_Exercise brief:_
Each line must appear in the answer exactly as it does in the data.

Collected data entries
+++++
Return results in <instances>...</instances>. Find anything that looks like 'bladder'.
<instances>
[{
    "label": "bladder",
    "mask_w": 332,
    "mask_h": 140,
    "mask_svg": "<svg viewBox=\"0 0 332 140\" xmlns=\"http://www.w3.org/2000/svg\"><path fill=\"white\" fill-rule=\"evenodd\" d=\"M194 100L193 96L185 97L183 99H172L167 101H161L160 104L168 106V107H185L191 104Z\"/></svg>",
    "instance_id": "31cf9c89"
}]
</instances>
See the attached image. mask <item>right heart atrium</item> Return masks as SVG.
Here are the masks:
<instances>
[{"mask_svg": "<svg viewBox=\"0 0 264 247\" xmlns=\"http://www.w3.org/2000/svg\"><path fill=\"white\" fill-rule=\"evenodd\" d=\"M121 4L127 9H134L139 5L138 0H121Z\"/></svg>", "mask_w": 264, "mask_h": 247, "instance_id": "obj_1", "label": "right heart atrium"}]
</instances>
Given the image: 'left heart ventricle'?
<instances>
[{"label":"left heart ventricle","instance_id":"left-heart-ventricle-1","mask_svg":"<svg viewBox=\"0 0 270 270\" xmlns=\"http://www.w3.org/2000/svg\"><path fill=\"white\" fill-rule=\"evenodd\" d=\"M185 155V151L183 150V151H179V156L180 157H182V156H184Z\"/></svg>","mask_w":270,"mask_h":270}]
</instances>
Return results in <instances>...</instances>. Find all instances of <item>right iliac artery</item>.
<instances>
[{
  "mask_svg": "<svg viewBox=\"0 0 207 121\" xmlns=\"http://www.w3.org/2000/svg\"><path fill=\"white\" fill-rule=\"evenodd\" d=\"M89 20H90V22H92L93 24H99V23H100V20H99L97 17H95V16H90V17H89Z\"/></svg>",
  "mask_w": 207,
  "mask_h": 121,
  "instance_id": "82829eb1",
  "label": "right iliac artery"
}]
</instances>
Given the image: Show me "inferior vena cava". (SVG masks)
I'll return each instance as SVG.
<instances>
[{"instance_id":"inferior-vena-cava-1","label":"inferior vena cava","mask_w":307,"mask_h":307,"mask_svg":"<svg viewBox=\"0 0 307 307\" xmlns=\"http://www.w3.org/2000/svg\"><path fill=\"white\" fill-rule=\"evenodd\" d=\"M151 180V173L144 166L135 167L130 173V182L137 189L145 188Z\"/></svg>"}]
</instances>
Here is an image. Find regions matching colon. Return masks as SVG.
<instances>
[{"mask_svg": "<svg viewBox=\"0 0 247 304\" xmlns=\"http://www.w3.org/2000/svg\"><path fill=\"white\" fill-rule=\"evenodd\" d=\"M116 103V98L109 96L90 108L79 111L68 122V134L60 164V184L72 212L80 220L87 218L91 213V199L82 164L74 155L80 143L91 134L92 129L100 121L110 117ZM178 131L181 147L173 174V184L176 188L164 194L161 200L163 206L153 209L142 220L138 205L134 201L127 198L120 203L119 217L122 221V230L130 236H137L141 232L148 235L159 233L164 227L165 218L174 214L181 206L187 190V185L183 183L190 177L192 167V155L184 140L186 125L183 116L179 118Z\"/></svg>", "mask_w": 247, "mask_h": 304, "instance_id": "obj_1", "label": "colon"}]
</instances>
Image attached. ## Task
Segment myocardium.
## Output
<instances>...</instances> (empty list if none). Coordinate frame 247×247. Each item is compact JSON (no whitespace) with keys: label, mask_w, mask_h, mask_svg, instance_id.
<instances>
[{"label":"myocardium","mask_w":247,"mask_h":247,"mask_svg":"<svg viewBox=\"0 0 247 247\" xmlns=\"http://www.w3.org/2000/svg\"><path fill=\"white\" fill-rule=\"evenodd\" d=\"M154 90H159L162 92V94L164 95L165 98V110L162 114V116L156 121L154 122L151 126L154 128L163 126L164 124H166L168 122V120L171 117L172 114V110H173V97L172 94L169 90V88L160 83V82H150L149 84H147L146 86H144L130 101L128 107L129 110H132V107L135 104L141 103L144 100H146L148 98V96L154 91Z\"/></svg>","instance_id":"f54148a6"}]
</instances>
+++++
_Solution to this task:_
Return results in <instances>...</instances>. Find anything that looks like 'bladder'.
<instances>
[{
    "label": "bladder",
    "mask_w": 332,
    "mask_h": 140,
    "mask_svg": "<svg viewBox=\"0 0 332 140\" xmlns=\"http://www.w3.org/2000/svg\"><path fill=\"white\" fill-rule=\"evenodd\" d=\"M194 100L193 96L185 97L183 99H172L167 101H161L160 104L168 106V107H185L191 104Z\"/></svg>",
    "instance_id": "31cf9c89"
}]
</instances>
See the attached image. mask <item>right heart atrium</item> Return masks as SVG.
Here are the masks:
<instances>
[{"mask_svg": "<svg viewBox=\"0 0 264 247\" xmlns=\"http://www.w3.org/2000/svg\"><path fill=\"white\" fill-rule=\"evenodd\" d=\"M121 4L127 9H134L139 5L138 0H121Z\"/></svg>", "mask_w": 264, "mask_h": 247, "instance_id": "obj_1", "label": "right heart atrium"}]
</instances>
Given the image: 'left heart ventricle'?
<instances>
[{"label":"left heart ventricle","instance_id":"left-heart-ventricle-1","mask_svg":"<svg viewBox=\"0 0 270 270\" xmlns=\"http://www.w3.org/2000/svg\"><path fill=\"white\" fill-rule=\"evenodd\" d=\"M185 155V151L183 150V151H179V156L180 157H182V156H184Z\"/></svg>","mask_w":270,"mask_h":270}]
</instances>
Return results in <instances>...</instances>. Find all instances of <item>right iliac artery</item>.
<instances>
[{
  "mask_svg": "<svg viewBox=\"0 0 207 121\" xmlns=\"http://www.w3.org/2000/svg\"><path fill=\"white\" fill-rule=\"evenodd\" d=\"M89 20H90V22H92L93 24H99V23H100V20H99L97 17H95V16H90V17H89Z\"/></svg>",
  "mask_w": 207,
  "mask_h": 121,
  "instance_id": "82829eb1",
  "label": "right iliac artery"
}]
</instances>
Given the image: Show me "inferior vena cava". (SVG masks)
I'll return each instance as SVG.
<instances>
[{"instance_id":"inferior-vena-cava-1","label":"inferior vena cava","mask_w":307,"mask_h":307,"mask_svg":"<svg viewBox=\"0 0 307 307\" xmlns=\"http://www.w3.org/2000/svg\"><path fill=\"white\" fill-rule=\"evenodd\" d=\"M151 180V173L144 166L135 167L130 173V182L137 189L145 188Z\"/></svg>"}]
</instances>
Here is an image. Find regions matching colon. Return masks as SVG.
<instances>
[{"mask_svg": "<svg viewBox=\"0 0 247 304\" xmlns=\"http://www.w3.org/2000/svg\"><path fill=\"white\" fill-rule=\"evenodd\" d=\"M116 103V98L109 96L90 108L79 111L68 122V134L60 164V184L72 212L80 220L87 218L91 213V199L82 164L74 155L80 143L91 134L92 129L100 121L110 117ZM178 131L181 147L173 174V184L176 188L164 194L161 200L163 206L153 209L142 220L138 205L134 201L127 198L120 203L119 217L122 221V230L130 236H137L141 232L148 235L159 233L164 227L165 218L174 214L181 206L187 190V185L183 183L190 177L192 167V155L184 140L186 125L183 116L179 118Z\"/></svg>", "mask_w": 247, "mask_h": 304, "instance_id": "obj_1", "label": "colon"}]
</instances>
Image attached. ## Task
Segment myocardium.
## Output
<instances>...</instances> (empty list if none). Coordinate frame 247×247. Each item is compact JSON (no whitespace) with keys: label, mask_w, mask_h, mask_svg, instance_id.
<instances>
[{"label":"myocardium","mask_w":247,"mask_h":247,"mask_svg":"<svg viewBox=\"0 0 247 247\" xmlns=\"http://www.w3.org/2000/svg\"><path fill=\"white\" fill-rule=\"evenodd\" d=\"M154 90H159L162 92V94L164 95L165 98V110L162 114V116L156 121L154 122L151 126L154 128L163 126L164 124H166L168 122V120L171 117L172 114V110H173V97L172 94L169 90V88L160 83V82H150L149 84H147L146 86H144L130 101L128 107L129 110H132V107L135 104L141 103L144 100H146L148 98V96L154 91Z\"/></svg>","instance_id":"f54148a6"}]
</instances>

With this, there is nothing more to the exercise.